Quindi ha dei limiti precisi…
Sì e, oltre al diverso algoritmo usato, la differenza è che il tone matching ti vincola alla macchina hardware con il quale l’hai creato. Non è esportabile. Il limite qualitativo è che delle frequenze ci dà una media ponderata su un periodo prefissato.
Come dire che ascoltiamo una chitarra per due-tre minuti, suonata a vari volumi e livelli di dinamica, facciamo una media delle frequenze che abbiamo ascoltato e otteniamo un’approssimazione dello spettro.
Poi prendo un’altra chitarra, la metto a confronto, etc. Noi possiamo fare delle fotografie al suono, ma la realtà di uno strumento musicale è che ci sono infinite fotografie in base all’esecuzione e a tanti altri parametri. Basta cambiare plettro per modificare il suono.
In questo senso quali sono le caratteristiche dell’IR, in cosa è diverso?
L’Impulse Response storicamente nasce in relazione al riverbero, il cosiddetto riverbero a convoluzione. Poi è arrivata l’emulazione del cono dei sistemi di amplificazione per chitarra che, essendo molto irregolare nella risposta in frequenza, con i normali equalizzatori non si riusciva ad emulare sufficientemente bene, cosa invece possibile con gli IR.

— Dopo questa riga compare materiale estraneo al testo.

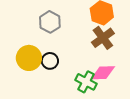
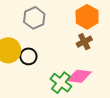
brown cross: (103, 38) -> (84, 42), size x0.7

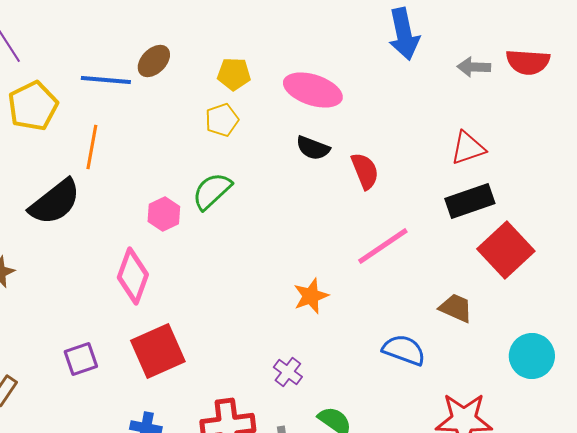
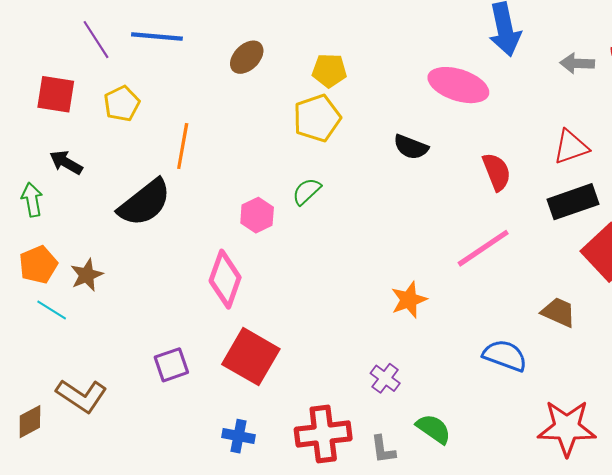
blue line: (106, 80) -> (157, 37), moved
pink ellipse: (313, 90) -> (458, 85), moved
yellow pentagon: (33, 106) -> (122, 104), size x0.7
yellow pentagon: (222, 120) -> (317, 118), size x1.4
red semicircle: (365, 171) -> (497, 172), moved
green semicircle: (212, 191) -> (307, 191), size x0.7
red square: (158, 351) -> (251, 357), turned -36

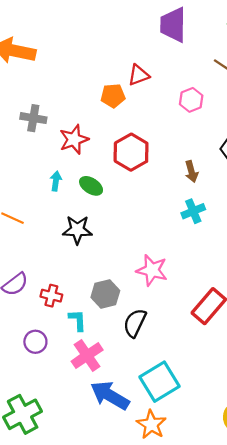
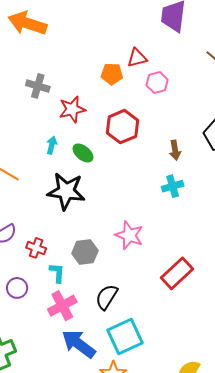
pink hexagon: (191, 100) -> (157, 83), moved
black star: (77, 230) -> (66, 191), size x1.4
black semicircle: (135, 323) -> (107, 297), moved

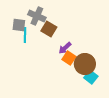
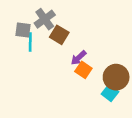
gray cross: (37, 16) -> (45, 19), turned 30
brown circle: (85, 64) -> (116, 77), moved

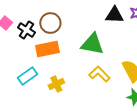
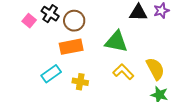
black cross: (26, 30) -> (50, 14), moved
yellow cross: (56, 84) -> (80, 82), turned 35

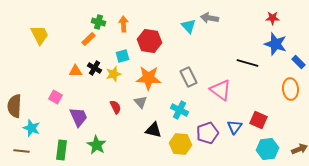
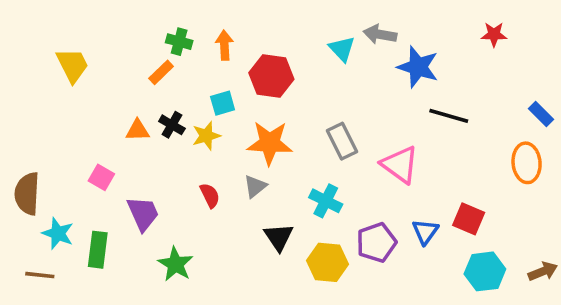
blue star: (276, 44) -> (418, 67), moved
gray triangle: (140, 102) -> (255, 186), turned 32
black triangle: (154, 130) -> (279, 237), turned 42
green rectangle: (62, 150) -> (98, 250), moved

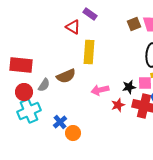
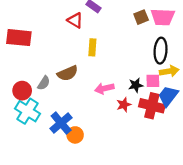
yellow rectangle: (89, 52) -> (92, 47), size x0.7
red rectangle: (21, 65) -> (19, 38), moved
cyan cross: (29, 111) -> (28, 111), turned -35
blue cross: (60, 122) -> (61, 123), size x1.5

Il processo prevede l’invio di un impulso al cono, ma poiché in natura il perfetto impulso matematico non esiste, viene utilizzato un artifizio matematico: invece di mandare un singolo impulso, una botta secca, che rischierebbe anche di danneggiare il cono, si manda uno sweep, un segnale sinusoidale di test, un fischio crescente.
Dalla misurazione microfonica della risposta riusciamo a calcolare l’IR del cono.
Così sono realizzati i vari IR contenuti nelle macchine sul mercato.
Ora però questa tecnologia si sta applicando anche agli strumenti…
Sugli strumenti sino ad oggi si è applicato il Tone Matching (vincolandosi, come detto, alla macchina che lo realizza), partendo da una semplice esecuzione sullo strumento, che copra però tutta la gamma di frequenze, come ad esempio una scala cromatica piuttosto che una sequenza di barré su tutto il manico.
La novità che con DRAPsound abbiamo introdotto sul mercato è l’aver trovato degli algoritmi che ci permettono, partendo dallo stesso tipo di esecuzione, di generare veri IR anche per gli strumenti acustici, così come per quelli elettrici e per gli amplificatori valvolari.
Questo dà la comodità di svincolarsi dal rapporto obbligato con una determinata macchina, un determinato marchio. Il nostro IR si può caricare su qualsiasi macchina, fra quelle sempre più numerose che offrono la possibilità di farlo, o può essere gestito da un plugin per il pc.
Inoltre, noi lavoriamo su servizio custom, cioè non su chitarre generiche ma sullo strumento specifico del cliente. Quindi, andiamo a realizzare degli IR su misura.
Alla fine, l’IR è un semplice file audio .wav che, non essendo “proprietario”, è leggibile da chiunque.